With a good look at everyone else around the table, they all stare back, not in challenge, but there are none here so beneath me that they would be cowering in fear for no reason.
“That is a disappointment. At least we have plenty of Copper now.” I say.
“Yes.” Says the Arch shaman in a strange tone.
“What? Don’t tell me…”
“Oh no. It is Copper alright with nothing alloyed into it, but… they managed to recover a lot more of the fallen craft them we had expected. Three hundred hit the ground and we only kept a hundred of them. Even in that number a dozen of them are melted puddles on the ground and we will need a while to gather everything up. Also, the wood was not just for the shell, it substituted for some of the copper and was part of the runes.
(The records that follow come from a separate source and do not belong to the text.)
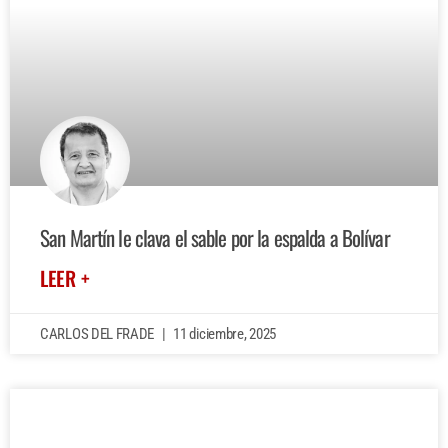
San Martín le clava el sable por la espalda a Bolívar
LEER +
CARLOS DEL FRADE
11 diciembre, 2025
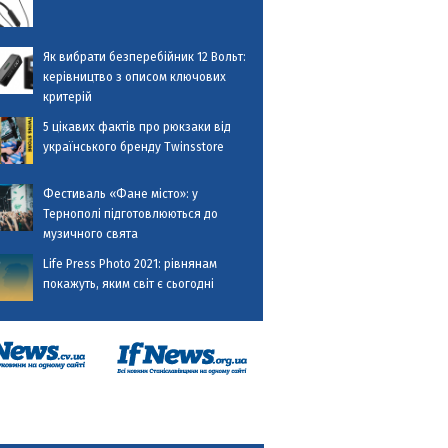
Як вибрати безперебійник 12 Вольт:
керівництво з описом ключових
критерій
5 цікавих фактів про рюкзаки від
українського бренду Twinsstore
Фестиваль «Фане місто»: у
Тернополі підготовлюються до
музичного свята
Life Press Photo 2021: рівнянам
покажуть, яким світ є сьогодні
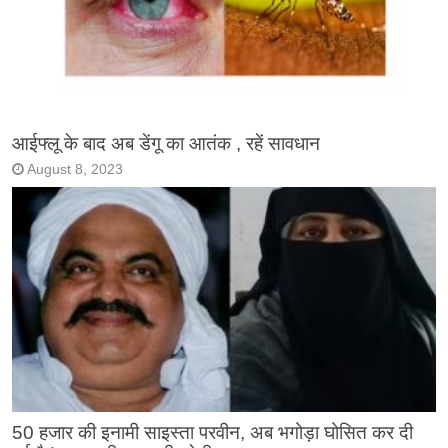
आईफ्लू के बाद अब डेंगू का आतंक , रहें सावधान
August 8, 2023
50 हजार की इनामी साइस्ता परवीन, अब भगोड़ा घोसित कर दी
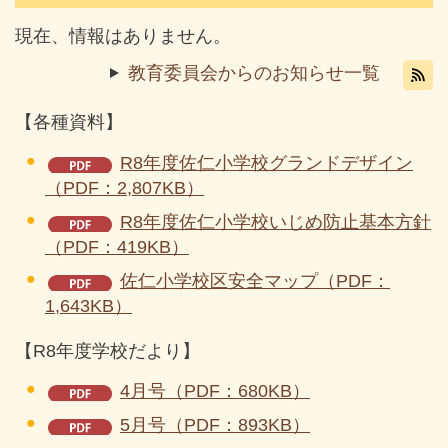
現在、情報はありません。
教育委員会からのお知らせ一覧
【各種資料】
R8年度佐仁小学校グランドデザイン
（PDF：2,807KB）
R8年度佐仁小学校いじめ防止基本方針
（PDF：419KB）
佐仁小学校区安全マップ（PDF：
1,643KB）
【R8年度学校だより】
4月号（PDF：680KB）
5月号（PDF：893KB）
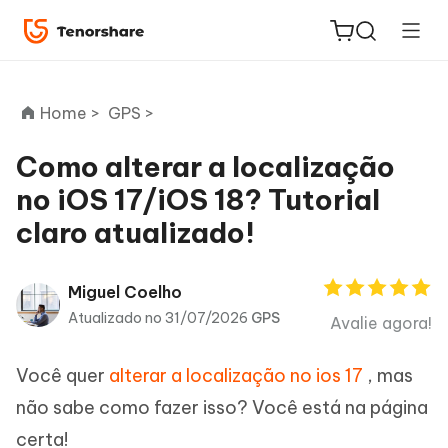
Home >
GPS >
Como alterar a localização
no iOS 17/iOS 18? Tutorial
ReiBoot
claro atualizado!
for iOS
PDNob
Miguel Coelho
Novo
PDF
Atualizado no 31/07/2026
GPS
Avalie agora!
Editor
Você quer
alterar a localização no ios 17
, mas
iAnyGo
não sabe como fazer isso? Você está na página
certa!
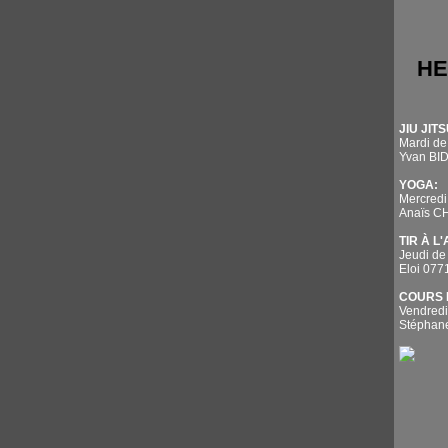
HE
JIU JITS
Mardi de
Yvan BI
YOGA:
Mercredi
Anaïs 
TIR À L
Jeudi de
Eloi 07
COURS 
Vendredi
Stépha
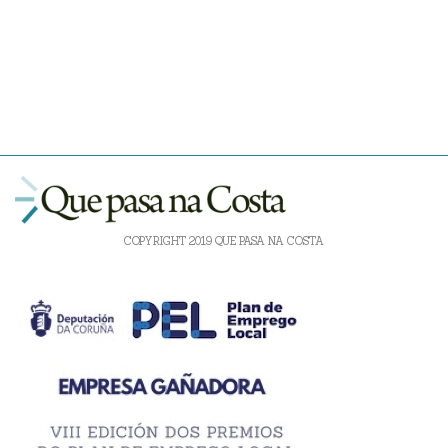
COPYRIGHT 2019 QUE PASA NA COSTA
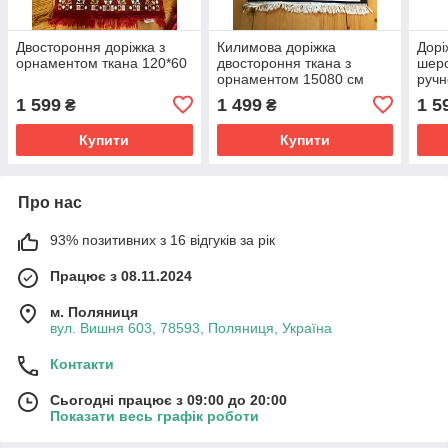
Двостороння доріжка з
Килимова доріжка
Дорі
орнаментом ткана 120*60
двостороння ткана з
шерс
орнаментом 15080 см
ручн
шерс
1 599
1 499
1 5
₴
₴
верс
Купити
Купити
Про нас
93% позитивних з 16 відгуків за рік
Працює з 08.11.2024
м. Поляниця
вул. Вишня 603, 78593, Поляниця, Україна
Контакти
Сьогодні працює з 09:00 до 20:00
Показати весь графік роботи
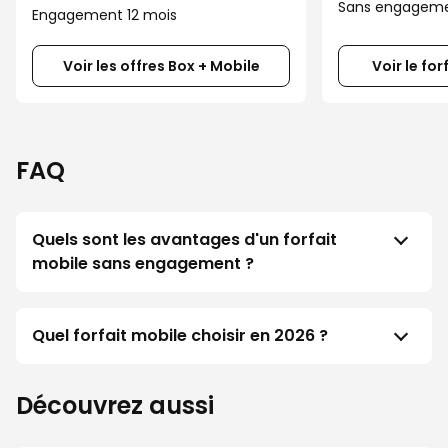
Sans engagem
Engagement 12 mois
Voir les offres Box + Mobile
Voir le for
FAQ
Quels sont les avantages d'un forfait
mobile sans engagement ?
Quel forfait mobile choisir en 2026 ?
Découvrez aussi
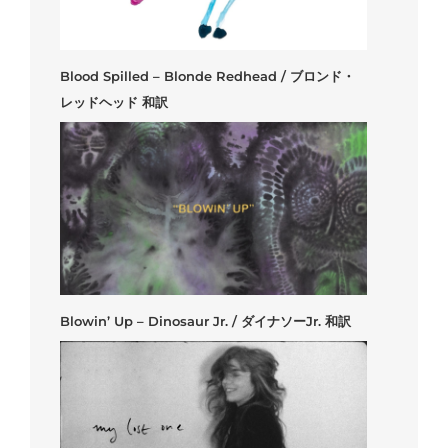
Blood Spilled – Blonde Redhead / ブロンド・
レッドヘッド 和訳
Blowin’ Up – Dinosaur Jr. / ダイナソーJr. 和訳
We don’t have a single complete example of the flying runes, though we can guess a bit based on the copper wiring in the ones that only burned instead of melting.”
“Ok, how much did we actually get?”
“Best as we can tell, over 6 tons. Probably closer to 8 or 9 after we scrape the ground of the melted ones.”
“That… is enough to surprise them.”
“I don’t think things will be so simple.” The Arch shaman says ominously.
“Ohh I know, this is a daring enemy and I will enjoy every second in our march to crush them.”
Dreams of glory, even if I was being hampered every step of the way come to mind. It is not perfect, but this will serve its purpose. Soon we will take over the instance and they will despair so much that they will all choose to return to their planet in short order.